Threshold wavelength – It is defined as the maximum wavelength of the incident photon/ energy so that the electron can be ejected out of the surface.
Stopping potential – The minimum electric potential needed to stop the moving electron after getting ejected from the surface of the metal.
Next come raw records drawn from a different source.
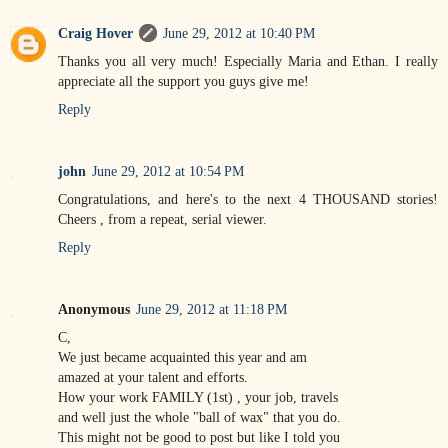
Craig Hover
June 29, 2012 at 10:40 PM
Thanks you all very much! Especially Maria and Ethan. I really
appreciate all the support you guys give me!
Reply
john
June 29, 2012 at 10:54 PM
Congratulations, and here's to the next 4 THOUSAND stories!
Cheers , from a repeat, serial viewer.
Reply
Anonymous
June 29, 2012 at 11:18 PM
C,
We just became acquainted this year and am
amazed at your talent and efforts.
How your work FAMILY (1st) , your job, travels
and well just the whole "ball of wax" that you do.
This might not be good to post but like I told you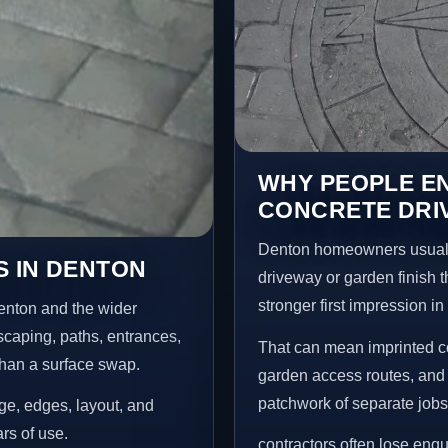
WHY PEOPLE E
CONCRETE DRI
Denton homeowners usuall
S IN DENTON
driveway or garden finish t
stronger first impression i
enton and the wider
scaping, paths, entrances,
That can mean imprinted co
than a surface swap.
garden access routes, and 
patchwork of separate jobs
age, edges, layout, and
ars of use.
contractors often lose enq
Now, for the first case, $\lambda = \lambda_1$
Thus using $\dfrac{hc}{\lambda} = W_\circ + eV$, we get
$\dfrac{hc}{\lambda_1} = W_\circ + eV$ . .. . 1
Now, for second case, $\lambda = \lambda_2 \ and \ V_o = 3V$
$\implies \dfrac{hc}{\lambda_2} = W_\circ + 3eV$ . .. . 2
Now, multiplying equation (1) with 3, we get;
$\dfrac{3hc}{\lambda_1} = 3W_\circ + 3eV$ . .. . 3
Now, subtracting (2) from (3), we get;
$hc\left[\dfrac{3}{\lambda_1} - \dfrac{1}{\lambda_2} \right]= 2W_\circ$
$\implies W_\circ = \dfrac{hc}{2}\left[ \dfrac{3}{\lambda_1} - \dfrac{1}{\lambda_2} \right]$
Now, in case (3), using $\dfrac{hc}{\lambda} = W_\circ + eV$, we get;
 $\dfrac{hc}{\lambda_3} = W_\circ + eV_x$
Putting $\implies W_\circ = \dfrac{hc}{2}\left[ \dfrac{3}{\lambda_1} - \dfrac{1}{\lambda_2} \right]$, we get;
$\dfrac{hc}{\lambda_3} = \dfrac{hc}{2}\left[ \dfrac{3}{\lambda_1} - \dfrac{1}{\lambda_2} \right] + eV_x$
$\implies eV_x = \dfrac{hc}{1} \left[ \dfrac{1}{\lambda_3}+\dfrac{1}{2\lambda_2} -\dfrac{3}{2\lambda_1} \right]$
$\implies V_x = \dfrac{hc}{e} \left[ \dfrac{1}{\lambda_3}+\dfrac{1}{2\lambda_2} -\dfrac{3}{2\lambda_1} \right]$

So, the correct answer is “Option B”.

Note:
Now, according to the law of conservation of energy, the energy of the incident photon will go in first ejecting the electron and then in the kinetic energy of the electron. Now, stopping potential is the minimum potential required to stop the most energetic photo electron. Hence in order to stop the moving electron, all the kinetic energy of the photoelectron must get converted to the potential energy of the electron so that it can come to stop. So the magnitude of kinetic energy and potential energy will be the same.